Task goal
Pull every line holding the string "http" from the records below.

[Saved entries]

────

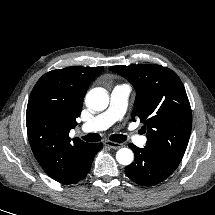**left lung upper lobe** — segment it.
Returning <instances> with one entry per match:
<instances>
[{
    "label": "left lung upper lobe",
    "mask_w": 215,
    "mask_h": 215,
    "mask_svg": "<svg viewBox=\"0 0 215 215\" xmlns=\"http://www.w3.org/2000/svg\"><path fill=\"white\" fill-rule=\"evenodd\" d=\"M135 87L137 96L132 119L147 130V146L177 165L188 145L192 112L178 75L160 65H117L109 68Z\"/></svg>",
    "instance_id": "5c2ea615"
}]
</instances>
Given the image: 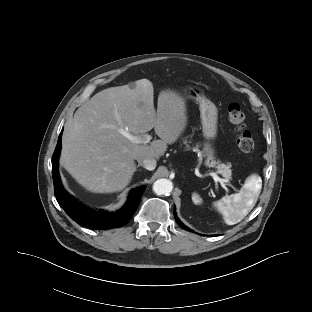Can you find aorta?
Listing matches in <instances>:
<instances>
[{
	"label": "aorta",
	"instance_id": "762f6f07",
	"mask_svg": "<svg viewBox=\"0 0 312 312\" xmlns=\"http://www.w3.org/2000/svg\"><path fill=\"white\" fill-rule=\"evenodd\" d=\"M173 189V184L168 179H158L153 184V191L157 195H167L169 194Z\"/></svg>",
	"mask_w": 312,
	"mask_h": 312
}]
</instances>
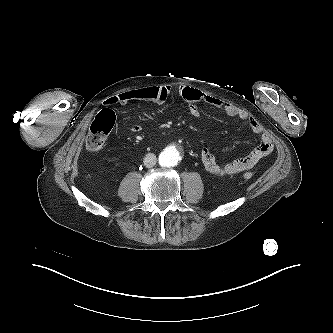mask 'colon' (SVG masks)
Segmentation results:
<instances>
[{"label":"colon","mask_w":333,"mask_h":333,"mask_svg":"<svg viewBox=\"0 0 333 333\" xmlns=\"http://www.w3.org/2000/svg\"><path fill=\"white\" fill-rule=\"evenodd\" d=\"M115 122V115L112 110L104 109L100 111L92 122L86 140L87 150L96 153L99 152L106 141ZM251 172H245L243 178L245 180L252 179Z\"/></svg>","instance_id":"5ec220e1"}]
</instances>
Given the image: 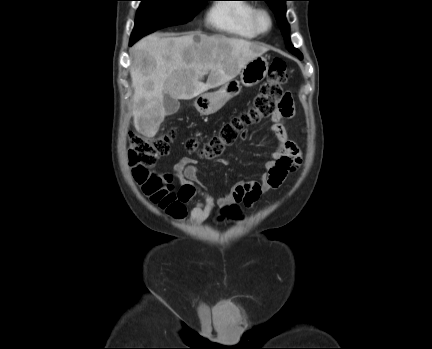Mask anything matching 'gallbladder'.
<instances>
[{
    "mask_svg": "<svg viewBox=\"0 0 432 349\" xmlns=\"http://www.w3.org/2000/svg\"><path fill=\"white\" fill-rule=\"evenodd\" d=\"M163 105L167 116L175 114L180 107L178 99H174L168 94L164 95Z\"/></svg>",
    "mask_w": 432,
    "mask_h": 349,
    "instance_id": "gallbladder-1",
    "label": "gallbladder"
}]
</instances>
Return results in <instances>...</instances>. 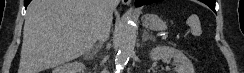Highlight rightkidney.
Wrapping results in <instances>:
<instances>
[{"instance_id":"ca27d5eb","label":"right kidney","mask_w":244,"mask_h":73,"mask_svg":"<svg viewBox=\"0 0 244 73\" xmlns=\"http://www.w3.org/2000/svg\"><path fill=\"white\" fill-rule=\"evenodd\" d=\"M85 65L81 62H71L56 67L52 73H81Z\"/></svg>"}]
</instances>
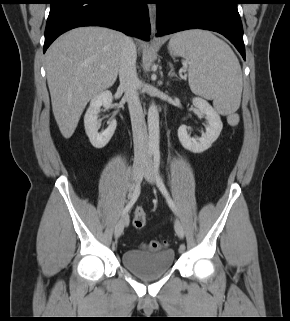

────

Written reply
    "mask_svg": "<svg viewBox=\"0 0 215 215\" xmlns=\"http://www.w3.org/2000/svg\"><path fill=\"white\" fill-rule=\"evenodd\" d=\"M135 87L137 96L132 119L147 130V146L177 165L188 145L192 112L178 75L160 65H117L109 68Z\"/></svg>",
	"mask_svg": "<svg viewBox=\"0 0 312 312\" xmlns=\"http://www.w3.org/2000/svg\"><path fill=\"white\" fill-rule=\"evenodd\" d=\"M173 189V184L168 179H158L153 184V191L157 195H167L169 194Z\"/></svg>",
[{"label":"colon","mask_w":333,"mask_h":333,"mask_svg":"<svg viewBox=\"0 0 333 333\" xmlns=\"http://www.w3.org/2000/svg\"><path fill=\"white\" fill-rule=\"evenodd\" d=\"M115 122V115L112 110L104 109L100 111L92 122L86 140L87 150L96 153L99 152L106 141ZM251 172H245L243 178L245 180L252 179Z\"/></svg>","instance_id":"5ec220e1"}]
    "mask_svg": "<svg viewBox=\"0 0 432 349\" xmlns=\"http://www.w3.org/2000/svg\"><path fill=\"white\" fill-rule=\"evenodd\" d=\"M163 105L167 116L175 114L180 107L178 99H174L168 94L164 95Z\"/></svg>",
[{"instance_id":"ca27d5eb","label":"right kidney","mask_w":244,"mask_h":73,"mask_svg":"<svg viewBox=\"0 0 244 73\" xmlns=\"http://www.w3.org/2000/svg\"><path fill=\"white\" fill-rule=\"evenodd\" d=\"M85 65L81 62H71L56 67L52 73H81Z\"/></svg>"}]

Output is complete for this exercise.